Generally speaking, a problem is a task that an algorithm is trying to solve. An instance of the problem is a problem with a specific input. The example the College Board CED gives is that sorting is a problem while sorting the list [2, 3, 1, 7] is an instance of the problem.
Some examples of common problem types are decision problems and optimization problems. Decision problems have a yes/no answer, while optimization problems ask what the best solution is to the task at hand.
Finding out if a number is prime is a decision problem, because you can answer that question with a yes or a no. Finding the shortest path between two cities, on the other hand, is considered an optimization problem. It wants the best answer (in this case the shortest), not just an answer.
It's more optimal for a computer to find the best route than it is for you to attempt it with a map. Image source: Moonrise Kingdom/GIPHY
An algorithm's efficiency is an estimate of how many computational resources (like power, memory or time) it uses. It's officially expressed as a function of the size of the input. This just means that the efficiency varies based on the input size—the bigger the input, the more resources it'll use, and vice versa. There are formal equations to calculate it, but you don't have to know them for the AP CSP test.
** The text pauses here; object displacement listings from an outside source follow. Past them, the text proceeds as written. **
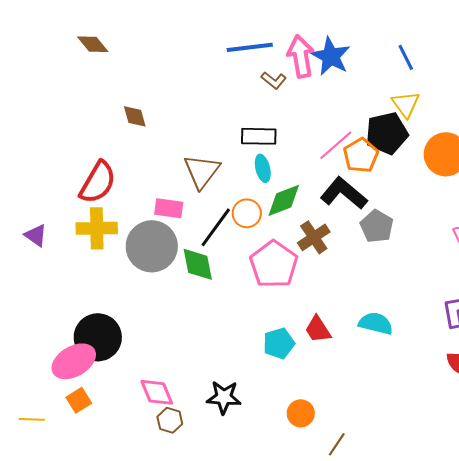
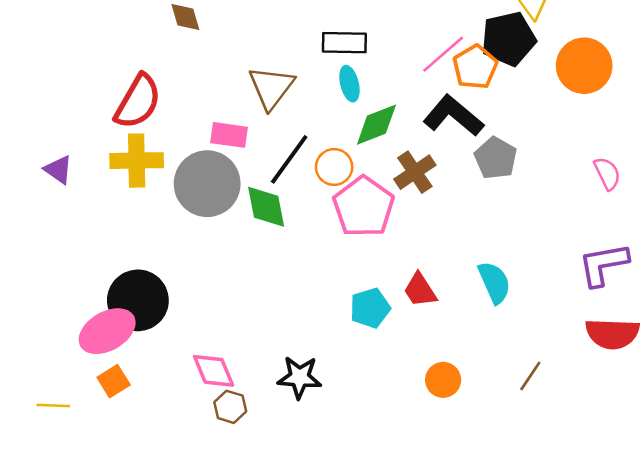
orange circle: (247, 213) -> (334, 167), moved
cyan semicircle: (376, 323) -> (494, 282), turned 52
orange circle: (301, 413) -> (443, 380), moved
brown line: (337, 444) -> (530, 376), moved

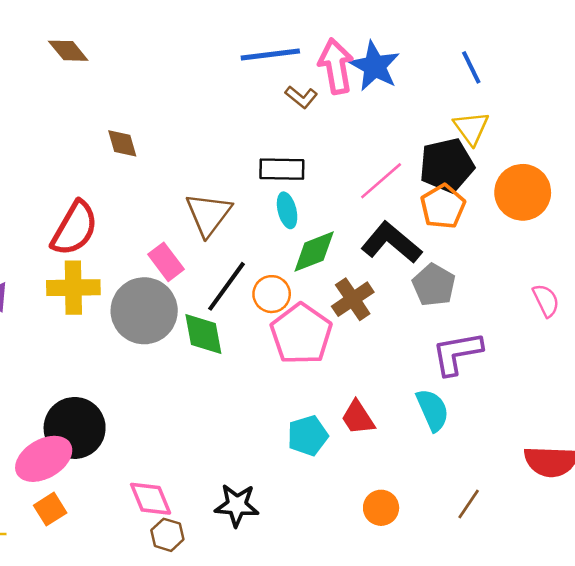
orange pentagon: (475, 67) -> (443, 206), moved
pink rectangle: (229, 135) -> (166, 262), turned 45
purple L-shape: (603, 264) -> (457, 353), moved

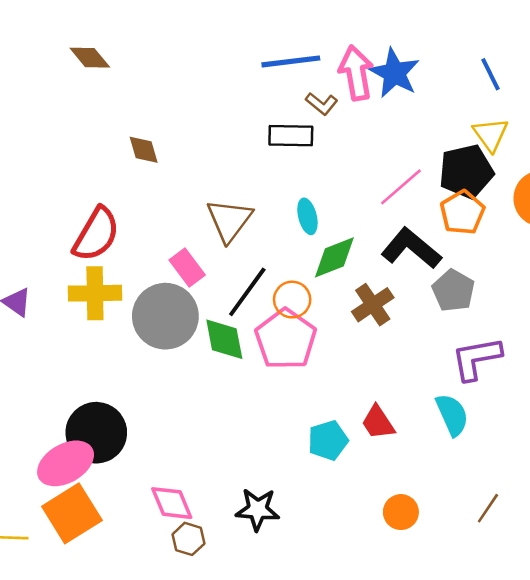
black rectangle: (282, 169) -> (291, 136), moved
pink pentagon: (301, 334) -> (286, 339), moved
orange square: (50, 509) -> (72, 513), size x1.8

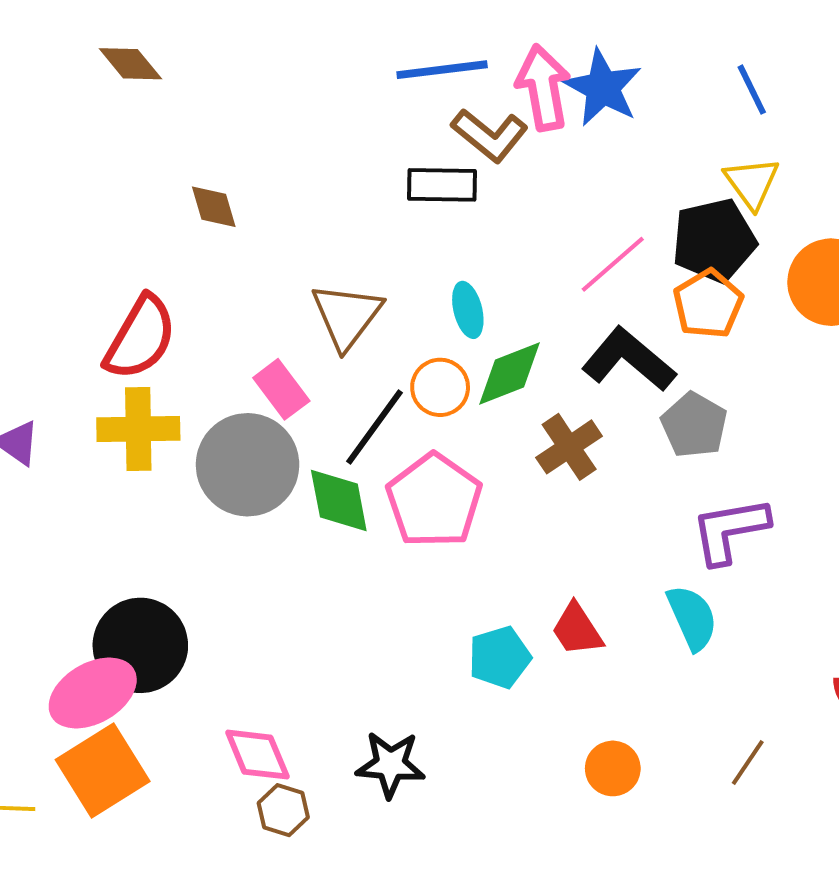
brown L-shape: (322, 104) -> (490, 135), size x1.5
orange circle: (292, 300) -> (440, 387), moved

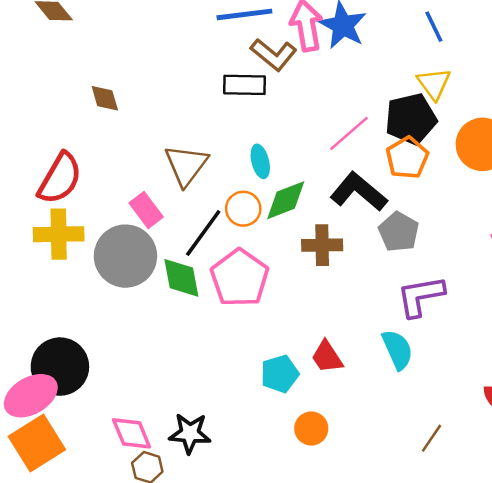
brown cross: (569, 447) -> (322, 245), turned 33
black star: (390, 764) -> (190, 433), moved
orange circle: (613, 768) -> (311, 428), moved

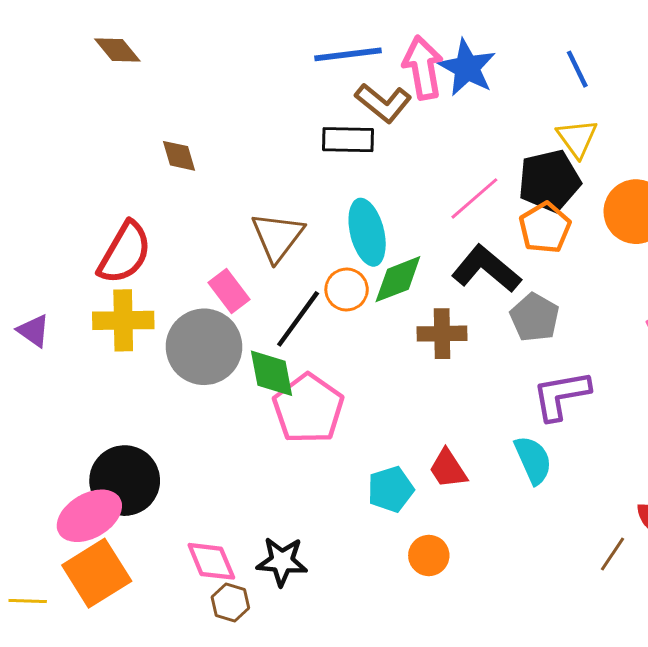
cyan ellipse: (260, 161) -> (367, 232), size x1.6
pink pentagon: (240, 278) -> (308, 409), moved
brown line: (431, 438) -> (612, 554), moved

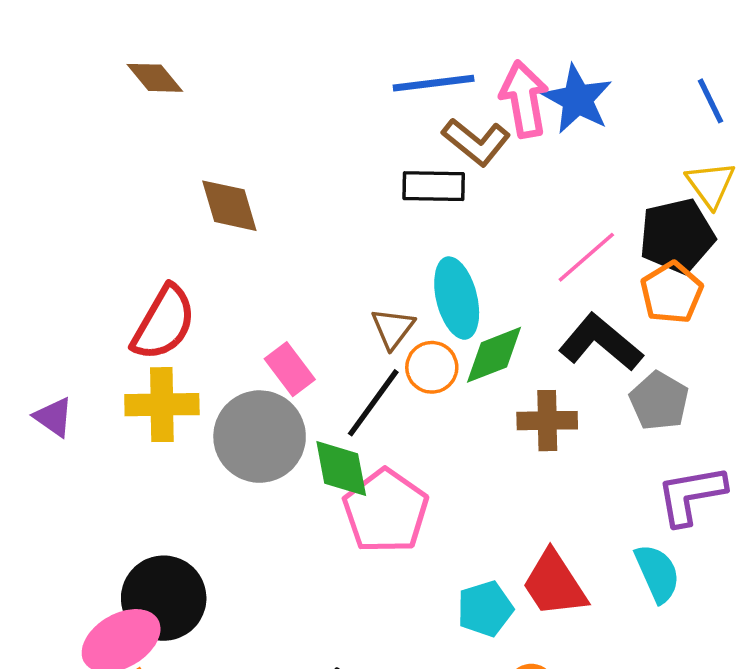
brown diamond: (179, 156) -> (229, 206), size x1.4
brown triangle: (277, 237) -> (393, 328), moved, size x0.7
red trapezoid: (448, 469) -> (554, 584), size x1.4

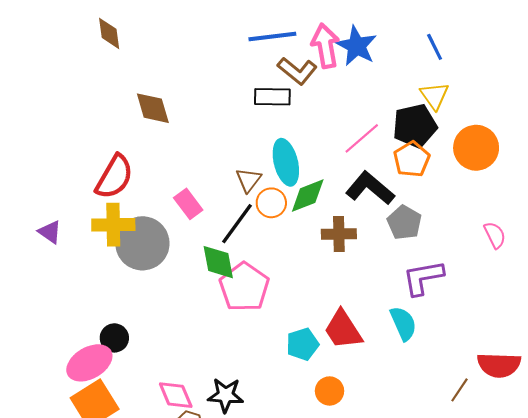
brown diamond: (155, 78) -> (109, 33), turned 32
gray circle: (260, 437) -> (142, 243), moved
black circle: (164, 598) -> (114, 338), size x0.6

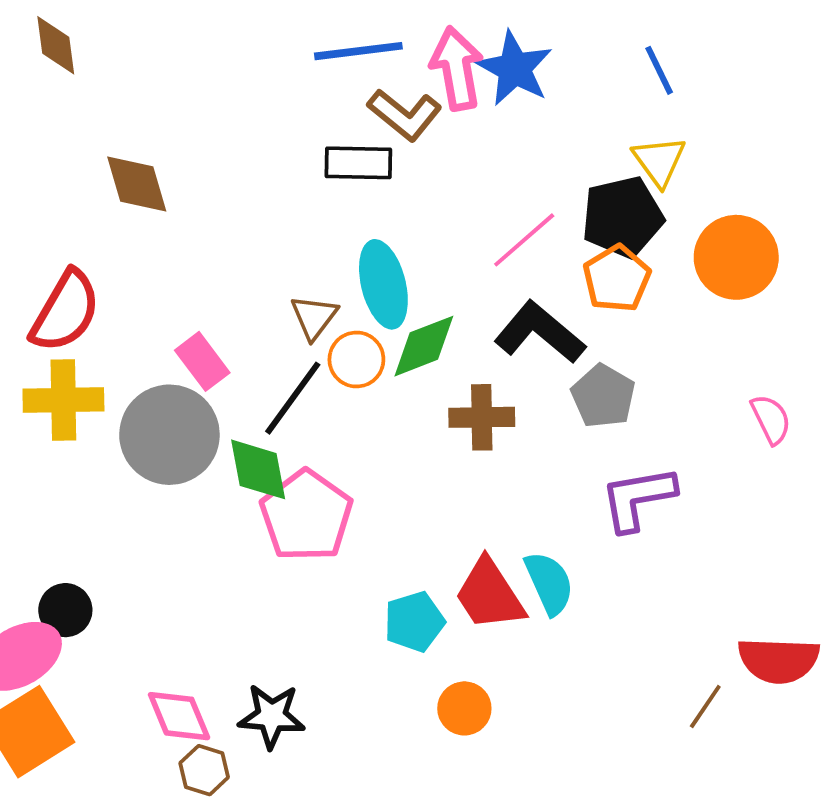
gray circle: (142, 243) -> (169, 435), moved
cyan semicircle: (403, 323) -> (549, 583), moved

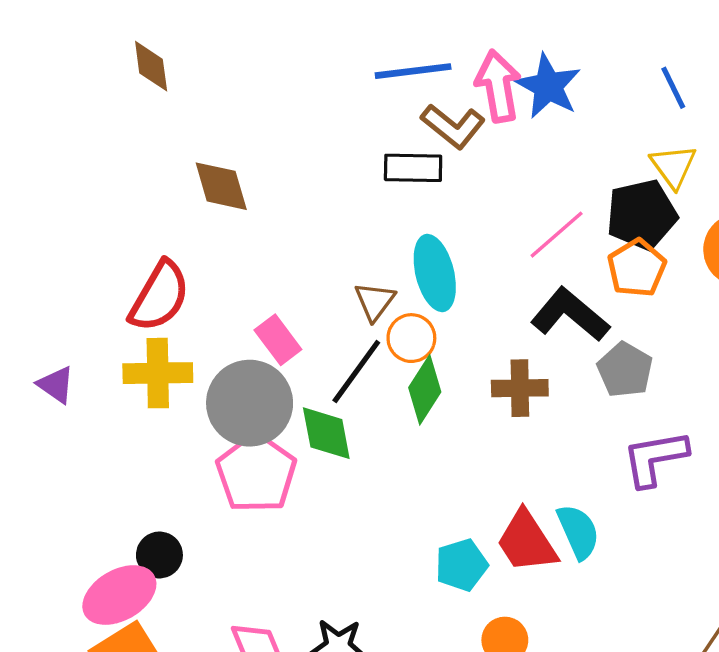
green diamond: (424, 346) -> (425, 390), moved, turned -36
pink pentagon: (306, 516) -> (256, 473), moved

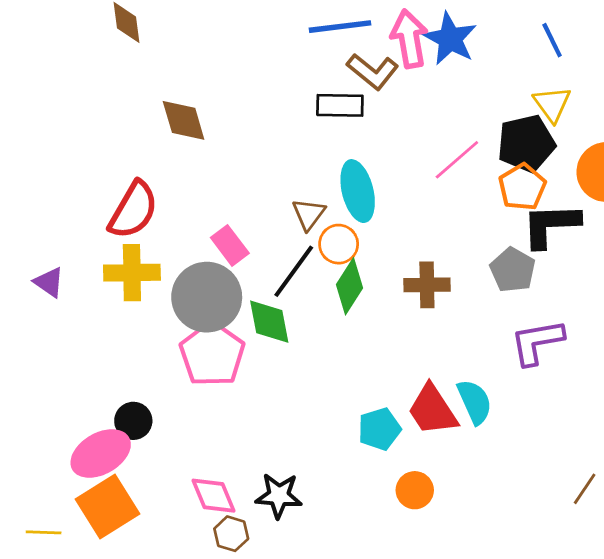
black L-shape: (570, 315) -> (551, 225), moved, turned -42

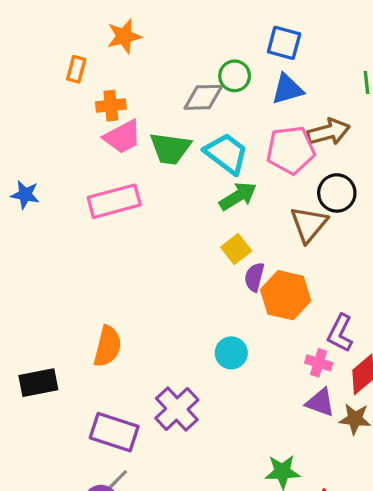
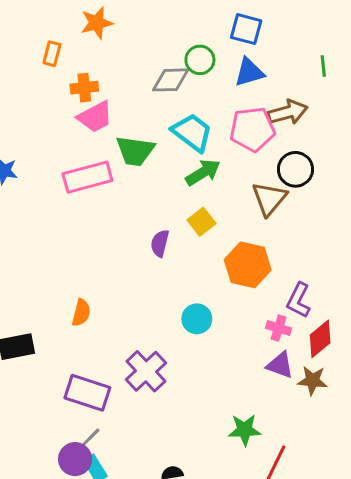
green trapezoid: (170, 148) -> (135, 151), moved
purple semicircle: (254, 277) -> (160, 243), moved
orange semicircle: (108, 346) -> (81, 313), size x0.7

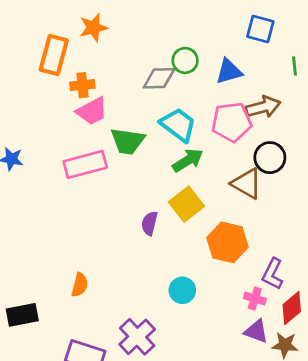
blue square: (246, 29) -> (260, 29), moved
orange rectangle: (52, 54) -> (54, 55), size x1.8
brown triangle: (269, 199) -> (247, 184), turned -40
yellow square: (201, 222) -> (186, 204), size x1.4

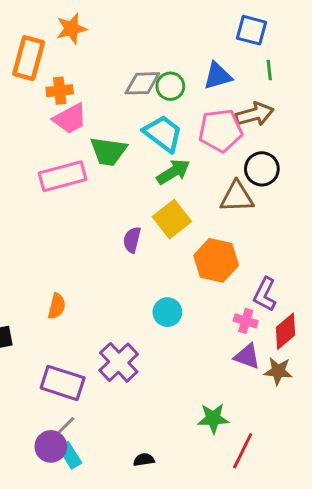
green circle: (185, 60) -> (170, 86), moved
green line: (294, 66) -> (269, 70), moved
brown triangle: (247, 184) -> (237, 197), turned -32

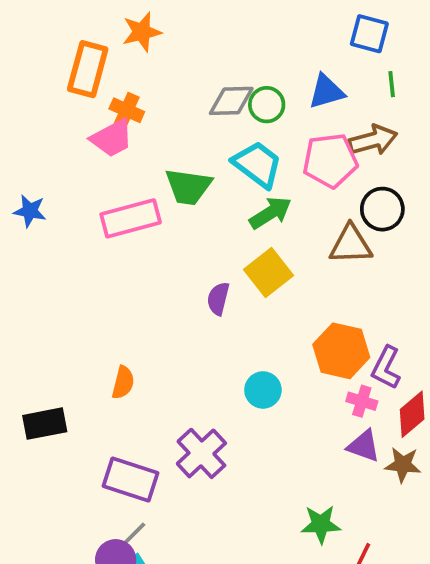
orange cross: (60, 91) -> (127, 110), turned 30
pink trapezoid: (70, 119) -> (112, 138), moved
orange hexagon: (216, 260) -> (341, 351), moved

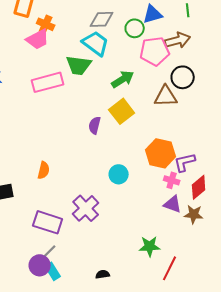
green circle: (267, 105) -> (135, 28), moved
cyan trapezoid: (257, 164) -> (96, 43), moved
purple L-shape: (386, 368) -> (185, 162), turned 50

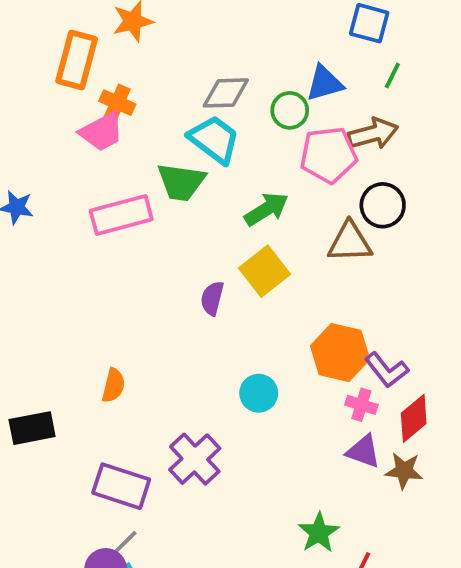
green line: (188, 10) -> (392, 75), turned 32
purple L-shape: (185, 162) -> (387, 370), turned -115
green star: (150, 246) -> (319, 533), turned -30

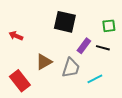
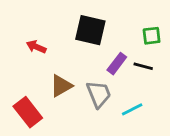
red arrow: (16, 36) -> (36, 47), moved
gray trapezoid: (71, 68) -> (99, 94), turned -40

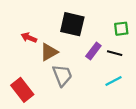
brown triangle: (61, 86) -> (49, 52), moved
gray trapezoid: (99, 94) -> (62, 75), moved
cyan line: (132, 109) -> (113, 81), moved

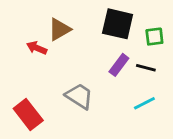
black square: (72, 24) -> (118, 24), moved
brown triangle: (49, 52) -> (59, 29), moved
gray trapezoid: (62, 75) -> (79, 96), turned -35

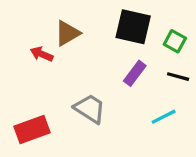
green square: (154, 37) -> (175, 41), turned 36
black line: (146, 68) -> (178, 77), moved
red rectangle: (28, 115) -> (32, 130), turned -72

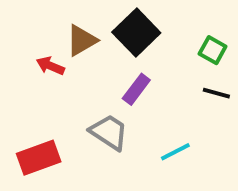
black square: (133, 27) -> (136, 33), moved, turned 33
purple rectangle: (135, 73) -> (136, 89), moved
cyan line: (164, 117) -> (175, 152), moved

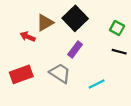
red rectangle: (39, 158) -> (21, 74), moved

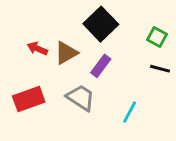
brown triangle: (45, 23) -> (66, 53), moved
cyan line: (97, 84) -> (130, 112), turned -35

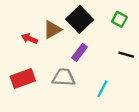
green square: (157, 37) -> (119, 19), moved
brown triangle: (66, 53) -> (52, 30), moved
gray trapezoid: (81, 98) -> (64, 77), turned -30

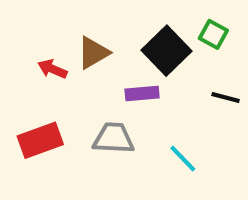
black square: (80, 19) -> (166, 51), moved
purple rectangle: (80, 52) -> (142, 93), turned 48
cyan line: (102, 89) -> (183, 159), turned -72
Informally, efficiency is measured by determining how many times a statement or statement group executes. Algorithms that run with a polynomial efficiency or lower are said to run in a reasonable amount of time while algorithms that run with an exponential or factorial efficiency run in an unreasonable amount of time.
Different correct algorithms for the same problem can have different efficiencies, just like how different ways to solve a problem can take longer or shorter or be more or less effective.
Some problems can't be solved in a reasonable amount of time. In this case, computers turn to an approximate solution. The technique to find this approximate solution is known as a heuristic.